RECORDS PROVIDED ▸
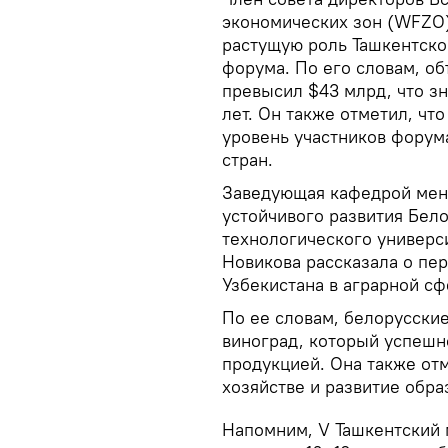
экономических зон (WFZO)
растущую роль Ташкентск
форума. По его словам, о
превысил $43 млрд, что з
лет. Он также отметил, чт
уровень участников форум
стран.
Заведующая кафедрой мен
устойчивого развития Бел
технологического универс
Новикова рассказала о пер
Узбекистана в аграрной сф
По ее словам, белорусски
виноград, который успешн
продукцией. Она также от
хозяйстве и развитие обр
Напомним, V Ташкентский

PROBLEM STATEMENT ▸ In your answer, repeat all the entries exactly, but leave out the pictures.

SOLUTION ▸
экономических зон (WFZO)
растущую роль Ташкентск
форума. По его словам, о
превысил $43 млрд, что з
лет. Он также отметил, чт
уровень участников форум
стран.
Заведующая кафедрой мен
устойчивого развития Бел
технологического универс
Новикова рассказала о пер
Узбекистана в аграрной сф
По ее словам, белорусски
виноград, который успешн
продукцией. Она также от
хозяйстве и развитие обр
Напомним, V Ташкентский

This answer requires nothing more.